Trying to outdistance the growing grief that roiled in him, he’d not accepted the next anesthesiologist position offered. Instead, he’d decided to take some time off and travel. He’d ridden his bike far and fast, trying to clear his head and hopefully his heart of Michelle. That hadn’t happened. If anything, he’d become more miserable. He was constantly fighting thoughts of what Michelle would think about the places he was seeing, wishing she was there to share them. The worst was that he worried she might move on and no longer give him any thought.
After another aimless day he had fallen into bed. Sleep had eluded him. In the early hours of the morning he’d given up and seen the situation for what it was. He was hopelessly in love. It was time to face the truth and do something about it. But he had to face the past before he cou
ld ask Michelle to share his future. If he was going to do that, he had to find his parents. The thought of doing so made his stomach contract but it still had to be done. Now he was parked at a camp in central Florida. He’d been told his parents were there.
Placing his helmet on the seat of his bike, Ty walked across a grassy area towards the mobile campers parked under the trees. As he approached, a man in ill-fitting clothes came out to meet him.
“Can I help you?” the man said in a gruff voice that held a note of suspicion.
It was part of the lifestyle to be distrustful of any outsiders. Ty found it ironic that for years he’d been an outsider. The one new to the hospital, the staff, the OR team. In those places more times than not he’d been welcomed.
“I’m looking for George and Miranda Lifeisgood. I was told they might be here.” His parents had changed their last names long ago. They’d said they’d had left their old life behind and their last names as well. To his knowledge they had never legally married. Smith was his mother’s parents’ surname and Ty had taken it when he’d move in with them.
“Who’s looking for them?” the man asked, glancing over his shoulder.
Had he been signaling to someone? “I’m their son.”
“Son?” he asked, as if he didn’t believe Ty. “Didn’t know they had one.”

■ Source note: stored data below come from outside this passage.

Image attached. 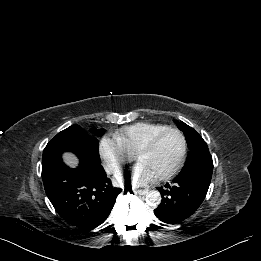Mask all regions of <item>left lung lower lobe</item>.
I'll list each match as a JSON object with an SVG mask.
<instances>
[{"mask_svg": "<svg viewBox=\"0 0 261 261\" xmlns=\"http://www.w3.org/2000/svg\"><path fill=\"white\" fill-rule=\"evenodd\" d=\"M212 171L213 161L208 147L194 154L172 184L158 188L162 201L154 210L156 217L168 224L190 217L207 194Z\"/></svg>", "mask_w": 261, "mask_h": 261, "instance_id": "obj_1", "label": "left lung lower lobe"}]
</instances>
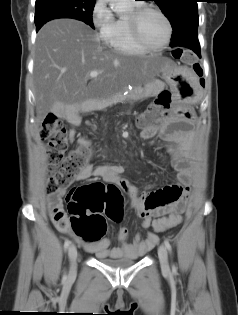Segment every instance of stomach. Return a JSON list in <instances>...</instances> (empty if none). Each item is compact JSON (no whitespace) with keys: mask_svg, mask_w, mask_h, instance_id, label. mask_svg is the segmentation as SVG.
Wrapping results in <instances>:
<instances>
[{"mask_svg":"<svg viewBox=\"0 0 238 315\" xmlns=\"http://www.w3.org/2000/svg\"><path fill=\"white\" fill-rule=\"evenodd\" d=\"M165 66L160 70L158 76L166 80L172 91H175L176 102H173L175 116L180 122H195L198 116V109H193V105L201 100V87H195L194 73L178 72L174 63L167 58L161 57ZM188 104V105H187Z\"/></svg>","mask_w":238,"mask_h":315,"instance_id":"1","label":"stomach"}]
</instances>
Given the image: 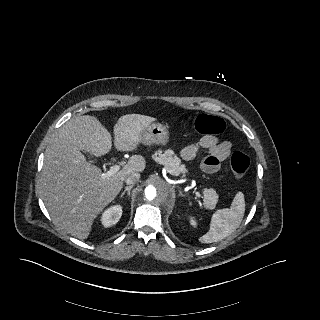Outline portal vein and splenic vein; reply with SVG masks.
<instances>
[{"label":"portal vein and splenic vein","mask_w":320,"mask_h":320,"mask_svg":"<svg viewBox=\"0 0 320 320\" xmlns=\"http://www.w3.org/2000/svg\"><path fill=\"white\" fill-rule=\"evenodd\" d=\"M120 170V166L119 165H113L110 167L109 171L107 173H105L104 175L105 176H111L112 174L118 172ZM195 195L198 197V198H202L201 194L197 191H195Z\"/></svg>","instance_id":"1"}]
</instances>
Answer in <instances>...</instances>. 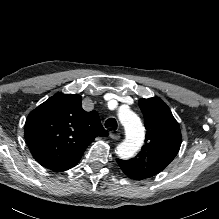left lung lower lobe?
<instances>
[{
    "label": "left lung lower lobe",
    "instance_id": "left-lung-lower-lobe-1",
    "mask_svg": "<svg viewBox=\"0 0 219 219\" xmlns=\"http://www.w3.org/2000/svg\"><path fill=\"white\" fill-rule=\"evenodd\" d=\"M128 177H130L131 179H135V178H133V176L130 174V173H128V174H126ZM136 180V179H135Z\"/></svg>",
    "mask_w": 219,
    "mask_h": 219
}]
</instances>
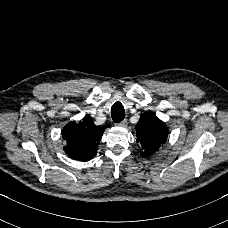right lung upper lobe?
<instances>
[{
	"label": "right lung upper lobe",
	"instance_id": "cb5924a9",
	"mask_svg": "<svg viewBox=\"0 0 228 228\" xmlns=\"http://www.w3.org/2000/svg\"><path fill=\"white\" fill-rule=\"evenodd\" d=\"M104 128L96 126L93 120L86 117L80 123L71 122L62 130L65 140V153L76 160L89 161L97 153Z\"/></svg>",
	"mask_w": 228,
	"mask_h": 228
}]
</instances>
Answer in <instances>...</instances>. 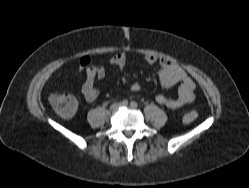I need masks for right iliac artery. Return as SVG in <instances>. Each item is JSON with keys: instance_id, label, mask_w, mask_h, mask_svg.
Listing matches in <instances>:
<instances>
[{"instance_id": "right-iliac-artery-1", "label": "right iliac artery", "mask_w": 249, "mask_h": 188, "mask_svg": "<svg viewBox=\"0 0 249 188\" xmlns=\"http://www.w3.org/2000/svg\"><path fill=\"white\" fill-rule=\"evenodd\" d=\"M121 104H122V106H127L128 105V101L127 100H123Z\"/></svg>"}]
</instances>
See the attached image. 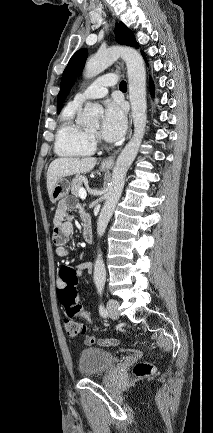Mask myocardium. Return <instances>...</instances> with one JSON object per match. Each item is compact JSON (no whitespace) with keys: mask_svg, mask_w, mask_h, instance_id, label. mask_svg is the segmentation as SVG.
<instances>
[{"mask_svg":"<svg viewBox=\"0 0 213 433\" xmlns=\"http://www.w3.org/2000/svg\"><path fill=\"white\" fill-rule=\"evenodd\" d=\"M88 132H89V135H90V137H91V139L95 145H103V141H102V139L98 133H94L91 131H88Z\"/></svg>","mask_w":213,"mask_h":433,"instance_id":"1","label":"myocardium"}]
</instances>
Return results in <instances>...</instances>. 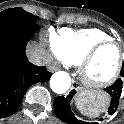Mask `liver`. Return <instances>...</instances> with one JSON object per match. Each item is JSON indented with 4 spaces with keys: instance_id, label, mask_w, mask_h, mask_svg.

“Are they here?” Ty asked with a note of frustration. The woman in the last camp he’d visited had been sure his parents were traveling with this group. Ty started to step around the man when another one came out from among the campers and headed in his direction.

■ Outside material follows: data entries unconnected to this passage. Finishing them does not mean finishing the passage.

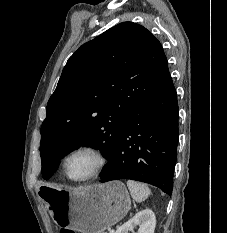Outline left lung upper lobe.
Wrapping results in <instances>:
<instances>
[{"label":"left lung upper lobe","mask_w":227,"mask_h":233,"mask_svg":"<svg viewBox=\"0 0 227 233\" xmlns=\"http://www.w3.org/2000/svg\"><path fill=\"white\" fill-rule=\"evenodd\" d=\"M169 77L160 42L141 25L120 23L82 45L67 61L41 127L42 176L81 145L101 149L109 167L133 110Z\"/></svg>","instance_id":"left-lung-upper-lobe-1"}]
</instances>
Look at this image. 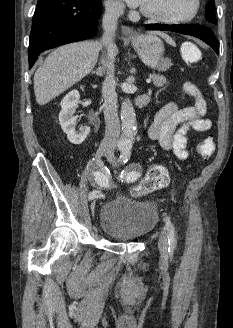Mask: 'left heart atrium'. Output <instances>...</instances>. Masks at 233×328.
I'll use <instances>...</instances> for the list:
<instances>
[{"mask_svg":"<svg viewBox=\"0 0 233 328\" xmlns=\"http://www.w3.org/2000/svg\"><path fill=\"white\" fill-rule=\"evenodd\" d=\"M131 7L142 6L144 0H124Z\"/></svg>","mask_w":233,"mask_h":328,"instance_id":"obj_1","label":"left heart atrium"}]
</instances>
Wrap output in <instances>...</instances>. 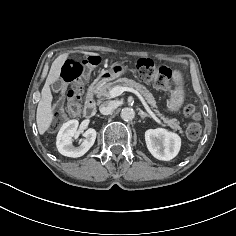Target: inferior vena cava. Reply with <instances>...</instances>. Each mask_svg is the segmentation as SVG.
<instances>
[{
	"instance_id": "inferior-vena-cava-1",
	"label": "inferior vena cava",
	"mask_w": 236,
	"mask_h": 236,
	"mask_svg": "<svg viewBox=\"0 0 236 236\" xmlns=\"http://www.w3.org/2000/svg\"><path fill=\"white\" fill-rule=\"evenodd\" d=\"M114 105L111 102H104L99 106V111L103 115H109L113 112Z\"/></svg>"
}]
</instances>
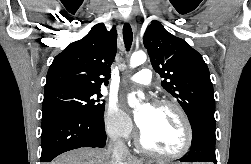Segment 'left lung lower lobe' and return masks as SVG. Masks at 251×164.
<instances>
[{"mask_svg": "<svg viewBox=\"0 0 251 164\" xmlns=\"http://www.w3.org/2000/svg\"><path fill=\"white\" fill-rule=\"evenodd\" d=\"M192 144L187 157L181 162H213L215 155V122L200 120L192 127Z\"/></svg>", "mask_w": 251, "mask_h": 164, "instance_id": "obj_1", "label": "left lung lower lobe"}]
</instances>
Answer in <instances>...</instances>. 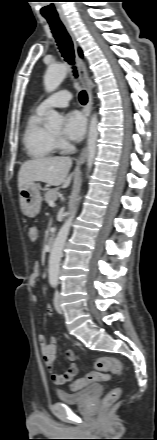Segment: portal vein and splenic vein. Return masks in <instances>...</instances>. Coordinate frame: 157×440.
<instances>
[{
	"mask_svg": "<svg viewBox=\"0 0 157 440\" xmlns=\"http://www.w3.org/2000/svg\"><path fill=\"white\" fill-rule=\"evenodd\" d=\"M49 205H50V207H55V202H54V201H51V202L49 203Z\"/></svg>",
	"mask_w": 157,
	"mask_h": 440,
	"instance_id": "18ae733b",
	"label": "portal vein and splenic vein"
}]
</instances>
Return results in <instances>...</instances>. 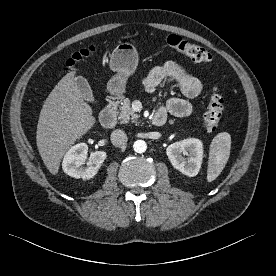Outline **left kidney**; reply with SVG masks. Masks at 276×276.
I'll return each mask as SVG.
<instances>
[{
    "instance_id": "left-kidney-1",
    "label": "left kidney",
    "mask_w": 276,
    "mask_h": 276,
    "mask_svg": "<svg viewBox=\"0 0 276 276\" xmlns=\"http://www.w3.org/2000/svg\"><path fill=\"white\" fill-rule=\"evenodd\" d=\"M166 154L175 169L184 175L194 177L201 167L203 144L196 138L184 139L169 145Z\"/></svg>"
}]
</instances>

There was something familiar about the man’s walk. He wore clothes similar to those of the first man but this one had the bearing of a leader as he stalked across the ground. His curly dark hair was streaked with gray and hung freely around his shoulders. As he came closer Ty knew without a doubt that it was his father. He was an older version of what Ty saw when he looked in the mirror.
Ty’s heart beat faster. All of a sudden he had the urge to turn and leave but he had to face his demons and that meant talking to his parents.
“George,” Ty said. He had never been allowed to call his parents by anything other than their first names.
“Ty? Is that you?” his father asked, coming to a halt just out of touching distance.
Ty nodded. “Yes.”
“What brought you here?”
So much for the warm family welcome. He hadn’t expected more but it would have been nice. In reality he’d not treated them much better at his grandfather’s funeral. “I wanted to see how you and Miranda are.”
His father looked at him so long without saying anything that Ty feared he would reject him.
“Come, your mother will be glad to see you.” His father turned and walked off, not waiting to see if Ty followed.